PPF stands for Public Provident Fund, which the government of India backs. PPF has been the most common and popular investment for several decades. The main objective of PPF is to provide an option for salaried individuals to save money for post-retirement. It is the most popular saving scheme in the market due to its many advantages and good return. Let us dive deep into the process of calculating PPF and its working.
How Does PPF Work?
The self-salaried individuals can also open public provident fund accounts for long-term savings. You can choose the investing amount by calculating PPF. Moreover, the PPF plan also offers the facility of partial withdrawal and loans.
It is possible to open a PPF account for people of the age group of 18 years and above. The scheme does not provide any upper age limit to open a PPF account. Opening a PPF account is simple, and so is calculating PPF.
You just have to visit the respective post office or bank that has been authorized for the same and get yourself enrolled. The online process is much simpler, and you do not have to go anywhere and open an account with just a few clicks. All you have to do is visit the official website of the respective bank.
Once the account attains maturity, you can withdraw the entire maturity amount. After 15 years, the entire maturity amount with the interest rate will be transferred to your bank account.

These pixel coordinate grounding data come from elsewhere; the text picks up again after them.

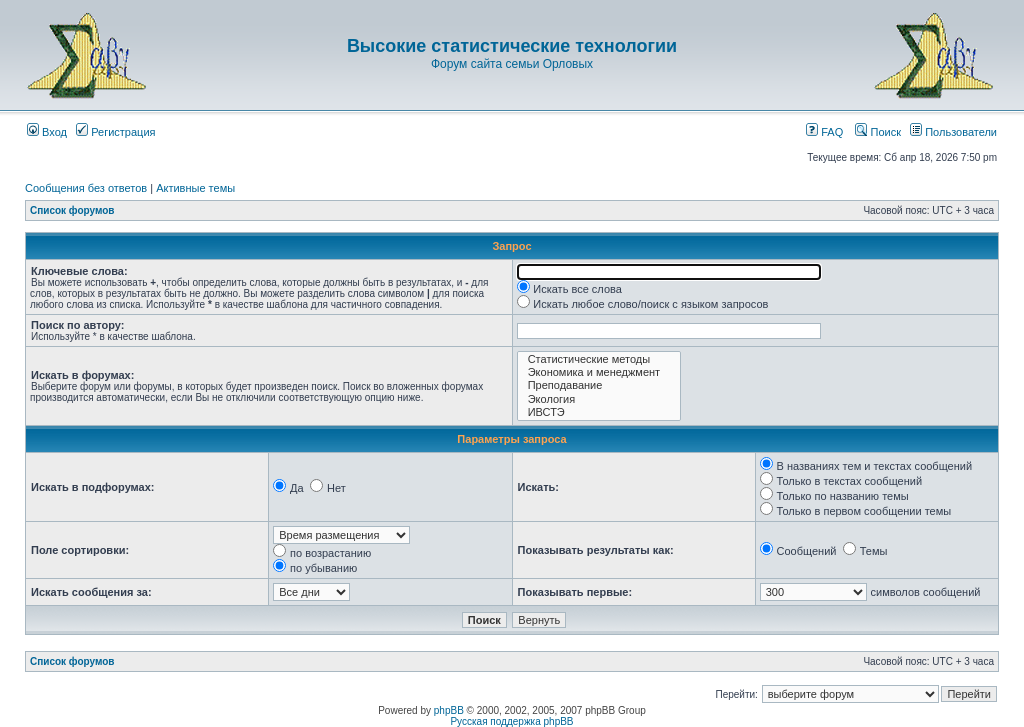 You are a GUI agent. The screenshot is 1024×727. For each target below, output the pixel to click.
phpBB (449, 710)
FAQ (824, 132)
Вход (47, 132)
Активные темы (195, 188)
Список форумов (72, 210)
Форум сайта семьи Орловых (512, 64)
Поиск (878, 132)
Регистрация (115, 132)
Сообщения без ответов (86, 188)
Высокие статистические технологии (512, 46)
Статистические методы (599, 359)
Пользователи (953, 132)
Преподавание (599, 385)
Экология (599, 399)
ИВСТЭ (599, 412)
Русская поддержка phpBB (511, 721)
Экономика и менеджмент (599, 372)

What is the Formula of Calculating PPF Interest?
You can use the PPF calculator online, which is also known as the PPF interest rate calculator for calculating PPF. You can simply apply the following formula for calculating PPF:
A = P [{(1 + i ) ^n} – 1) / i ]
Where,
F = Maturity proceeds of the PPF
P = Annual installments
n = Total number of years
i = Rate of interest/100
How to Use PPF Calculator?
To use the PPF calculator for calculating PPF, enter the requisite values in the necessary fields; this will lead the total maturity amount to pop up within a few seconds.
Also, if you deposit an amount, say on the 1st of April, then the rate of interest will be calculated based on the financial year. Inflation can affect this rate of interest.

What Is PPF Interest Rate?
For calculating PPF, it is mandatory to know about the interest rate. The current PPF interest rate has been set at 7.1%, and its calculation is done annually. PPF interest rate is set by the Finance Ministry every year and paid by the end of each fiscal year. You can know the amount of interest rate by calculating PPF online using the PPF interest calculator. Moreover, the interest earned remains tax-free under The Income Tax Act.
How is PPF Interest Rate Decided?
Interest on PPF calculation every month and credited by the end of a year. This interest rate calculation and the amount on which it is paid depends on the total amount that stands in the investor’s account.
Its compounding is typically done on the lowest balance value in an account between the fifth day of the month and the last.
Advantages of Using PPF Calculator
- A PPF calculator makes it simpler to calculate the interest earned on a certain investment
- You can save yourself from hefty tax payments with the assistance of a PPF calculator
- For those who find it difficult to estimate the maturity amount, a PPF calculator for calculating PPF helps solve this problem
- You can also get an idea of the total investment in a specific financial year

Key Takeaways
- PPF is one of the best saving schemes for post-retirement
- Both salaried and self-salaried individuals can open a PPF account and receive several advantages and good returns
- PPF is one of the safest saving schemes. You get the guaranteed return at the time of maturity
- You can choose the investment amount and time period of the scheme by yourself by calculating PPF
Conclusion
Now that you know everything about calculating PPF, you can make a wise decision while making an investment. Public Provident Fund (PPF) is a great financial tool that not only helps you save a corpus for your life after retirement but also works as an excellent tax-saving investment in the long run. It is the safest saving scheme available in the market.
It is always advisable to calculate the interest and total maturity amount by calculating PPF before investing in it. You can simply use the PPF return calculator for that.
FAQs
The specific lock-in period for the PPF account is 15 years. However, you can make partial withdrawals from the 5th year.
It is possible to transfer your PPF account from one branch to another. You can visit your existing branch of the bank or post office and submit an application to change the branch.
The interest rate is reviewed every quarter and regulated by the Indian government. The interest rate is credited at the end of the financial year. The current rate of interest on PPF is 7.1%. You can find the return amount by calculating PPF online using the PPF account calculator.
The time period of the PPF account is 15 years so the investment will mature, and the entire wealth gained can be withdrawn after that. Although, the PPF account can be extended for blocks of 5 years.
No, it is not compulsory to add nominees for a PPF account. But, it is advisable to add nominees to avoid conflicts in the event of death and to have a clear transfer of funds to the desired person.
The minimum limit stands at INR 100 for opening a PF account.
Yes, the PPF amount at the time of maturity is free of tax.
A lock-in time of 15 years is calculated from the end of a financial year, marking the opening of the account.